CONVERSATION WITH THE AUTHOR

Tell me about White Fire, what is the book about?

The subject is about a pilgrim, a spiritual pilgrim-someone who is looking and wondering where we are.

White Fire, what does the title mean?

In the Talmud, the commentaries to the Torah, and in the Five Books of Moses, the text reads: “Torah is written with black fire upon white fire.” Consider perspective…if women are like white fire and one can not read that text-the foreground / background conundrum, one misses a message. This is a book whose content involves the message of considering another perspective, “the other half of the sky” as John Lennon said, quoting Chairman Mao, about women.

 

Who do you want to read White Fire?

I would like anybody whose interested in just trying to find another way to live in the world now with some slim hope that things could be different to read this book. Women spiritual leaders are changing faith groups. Their energy is changing faith groups; they have a different style of the way they do things. Many men have come up to me and said: “This is the first time I’ve ever hugged and kissed a rabbi.” If women are more accessible, then maybe the feminine is not the transcendent distant entity.

As a religious representative it’s not just that you are a woman in a position of authority, you really are representing in someway a different face of the divine. Maybe, that could make a difference too about global pronouncements of what can change. At the very least anybody who reads this book will acknowledge that maybe there really is a different way that hasn’t been tried. And the reader is left with some hope.

But now that women are in leadership I think that we have a profound responsibility to seize that authority we’ve been given.
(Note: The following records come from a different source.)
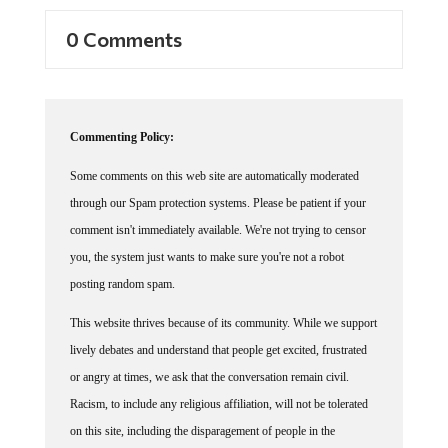
0 Comments
Commenting Policy:
Some comments on this web site are automatically moderated
through our Spam protection systems. Please be patient if your
comment isn't immediately available. We're not trying to censor
you, the system just wants to make sure you're not a robot
posting random spam.
This website thrives because of its community. While we support
lively debates and understand that people get excited, frustrated
or angry at times, we ask that the conversation remain civil.
Racism, to include any religious affiliation, will not be tolerated
on this site, including the disparagement of people in the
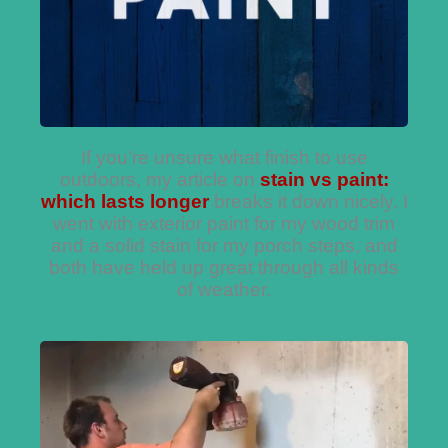
If you’re unsure what finish to use
outdoors, my article on
stain vs paint:
which lasts longer
breaks it down nicely. I
went with exterior paint for my wood trim
and a solid stain for my porch steps, and
both have held up great through all kinds
of weather.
And as outsiders to seriously challenge the status quo. I read the newspaper everyday. Is no one awake to stop what’s going on? Who has any way of stopping the direction we are going? I know that ministers during the holocaust spoke from the pulpit, many who were not killed, were arrested. To call yourself a spiritual leader today, you should be afflicting the comfortable. If you can’t comfort the afflicted, let’s just go after afflicting the comfortable.

Is this a political book?

Politics is basically anytime two people sit down together. The only place that I can talk about the Middle East or any aspect of peace is out of the political world because I don’t know politics. But I can speak from a place of spirit. And I’m not a pacifist.

The war is the war against the dominant who use their power to dominate others. I say the war is against those with the will to dominate and we can’t do it the same way. We can’t just dominate them. We have to do it another way, with love. And every woman I spoke to in this book said basically the same thing.

Why did you choose the women you interviewed? Did you find women who represented different aspects of religion and spirituality?

First of all, I wanted to make sure that every major faith group was represented. Then I wanted a certain mix of ministries and I’m talking about witches and everybody. I think that most of these women whether they want to or not adorn a new day because they are women. Even the ones who are most traditional, Rebbetzin Jungreis, for example. No rabbi’s wife has ever done what Rebbetzin Jungreis does; her authority to fill Madison Square Garden, put together multiple marriages. The Carmelites, sequestered nuns in Indiana, they produced this completely audacious book that is called the Companion to the Brethrey. It’s sold over 200,000 copies. It’s not a companion to anything, it just is it.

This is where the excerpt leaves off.